O presidente Lula (PT) sancionou, com vetos, a Lei Orçamentária Anual (LOA) de 2026.
No ato publicado em edição extra do Diário Oficial da União (DOU) de quarta-feira, 14, o petista fixou os gastos da União em 6,54 trilhões de reais, com meta de superávit de 34,2 bilhões de reais.
Lula barrou dois dispositivos que somam 393 milhões de reais em emendas parlamentares.

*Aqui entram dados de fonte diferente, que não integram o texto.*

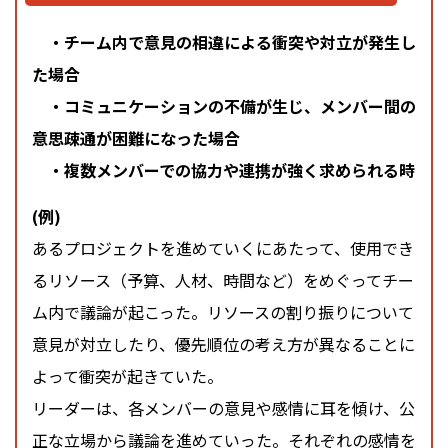
・チーム内で意見の相違による衝突や対立が発生し
た場合
・コミュニケーションの不備が生じ、メンバー間の
意思疎通が困難になった場合
・複数メンバーでの協力や連携が強く求められる時
(例)
あるプロジェクトを進めていくにあたって、使用でき
るリソース（予算、人材、時間など）をめぐってチー
ム内で議論が起こった。リソースの割り振りについて
意見が対立したり、優先順位の考え方が異なることに
よって衝突が起きていた。
リーダーは、各メンバーの意見や感情に耳を傾け、公
正な立場から議論を進めていった。それぞれの感情を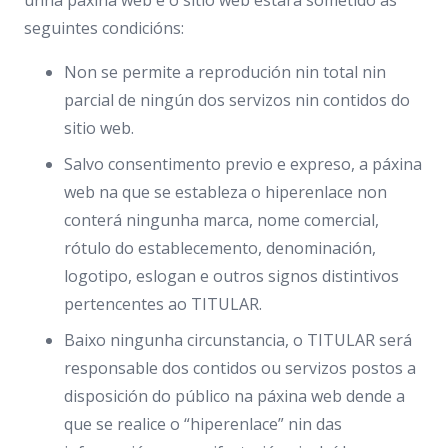
unha páxina web e o sitio web estará sometido ás
seguintes condicións:
Non se permite a reprodución nin total nin
parcial de ningún dos servizos nin contidos do
sitio web.
Salvo consentimento previo e expreso, a páxina
web na que se estableza o hiperenlace non
conterá ningunha marca, nome comercial,
rótulo do establecemento, denominación,
logotipo, eslogan e outros signos distintivos
pertencentes ao TITULAR.
Baixo ningunha circunstancia, o TITULAR será
responsable dos contidos ou servizos postos a
disposición do público na páxina web dende a
que se realice o “hiperenlace” nin das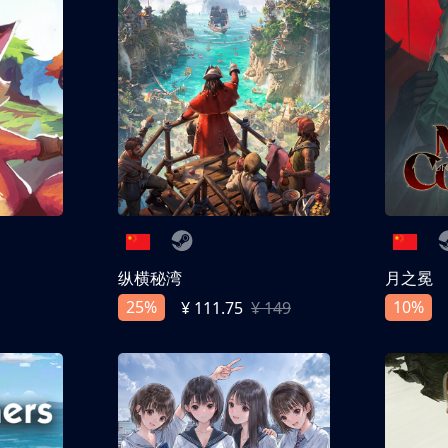
纵横秘湾
月之冕
25%
10%
¥ 111.75
¥ 149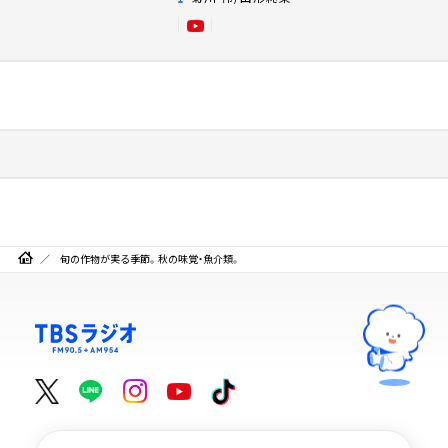
旬の作物が実る季節。秋の味覚・魚介類。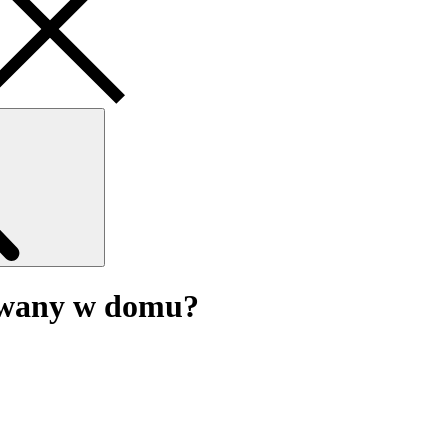
Search
dywany w domu?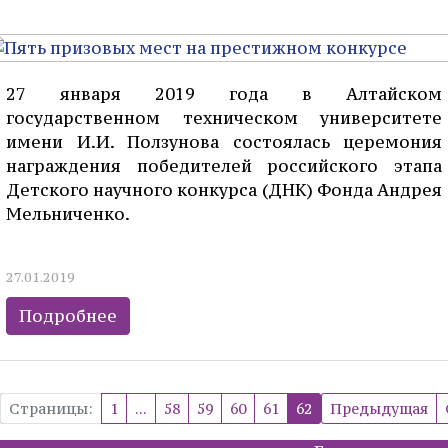
27 января 2019 года в Алтайском
государственном техническом университете
имени И.И. Ползунова состоялась церемония
награждения победителей российского этапа
Детского научного конкурса (ДНК) Фонда Андрея
Мельниченко.
27.01.2019
Подробнее
Страницы:
1
...
58
59
60
61
62
Предыдущая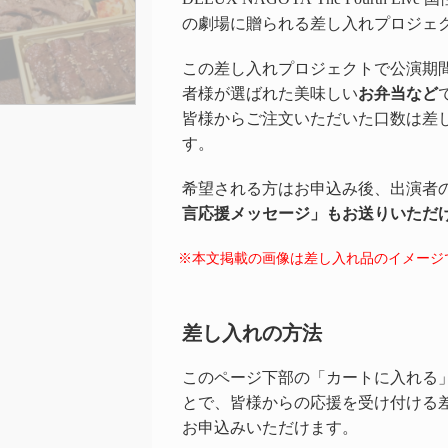
の劇場に贈られる差し入れプロジェ
この差し入れプロジェクトで公演期
者様が選ばれた美味しい
お弁当など
皆様からご注文いただいた口数は差
す。
希望される方はお申込み後、出演者
言応援メッセージ」もお送りいただ
※本文掲載の画像は差し入れ品のイメージ
差し入れの方法
このページ下部の「カートに入れる
とで、皆様からの応援を受け付ける
お申込みいただけます。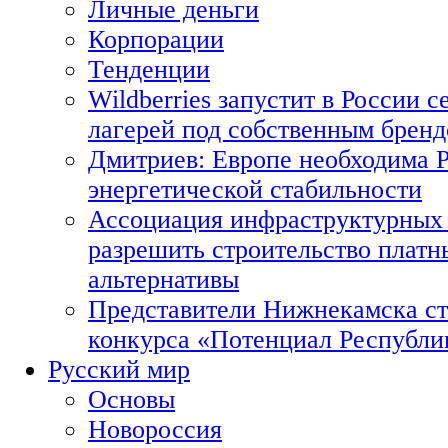
Личные деньги
Корпорации
Тенденции
Wildberries запустит в России с
лагерей под собственным брен
Дмитриев: Европе необходима Р
энергетической стабильности
Ассоциация инфраструктурных 
разрешить строительство платн
альтернативы
Представители Нижнекамска ст
конкурса «Потенциал Республи
Русский мир
Основы
Новороссия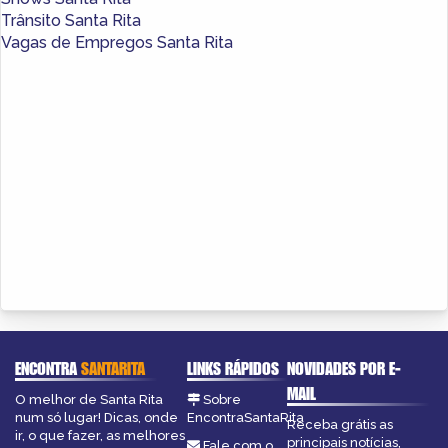
Trânsito Santa Rita
Vagas de Empregos Santa Rita
ENCONTRA
SANTARITA
LINKS RÁPIDOS
NOVIDADES POR E-
MAIL
O melhor de Santa Rita
Sobre
num só lugar! Dicas, onde
EncontraSantaRita
Receba grátis as
ir, o que fazer, as melhores
principais notícias,
Fale com o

Como foram incluídos durante a tramitação do texto, eles não constavam na programação orçamentária enviada pelo Poder Executivo ao Congresso.
Segundo o Palácio do Planalto, os dispositivos estavam em desacordo com a Lei Complementar nº 210/2024.
Emendas extra para o Congresso?
O Orçamento determinava a reserva de 49,9 bilhões de reais para emendas parlamentares. Contudo, a Câmara e o Senado decidiram incorporar como emendas 11,5 bilhões de reais em recursos livres do governo, as chamadas despesas discricionárias. Com isso, o valor total destinado a deputados e senadores pelo Congresso havia sido de 61 bilhões de reais.
Além dos 393 milhões de reais vetados, o governo Lula decidiu remanejar 7,7 bilhões de reais do montante para programas sociais, como previsto na proposta original do Orçamento.
Para cumprir o arcabouço fiscal, outros 3,3 bilhões de reais devem permanecer bloqueados.
Números reais
Dos 6,5 trilhões de reais destinados ao Orçamento da União, 1,8 trilhão de reais serão destinados ao refinanciamento da dívida pública.
O limite de despesas será de 2,3 trilhões de reais. O valor engloba os Poderes Executivo, Legislativo e Judiciário.
Segundo o Orçamento, as estatais terão 197,89 bilhões de reais para investir. Já a seguridade social, receberá 1,6 trilhão de reais, dos quais 382,14 bilhões de reais virão do Orçamento Fiscal.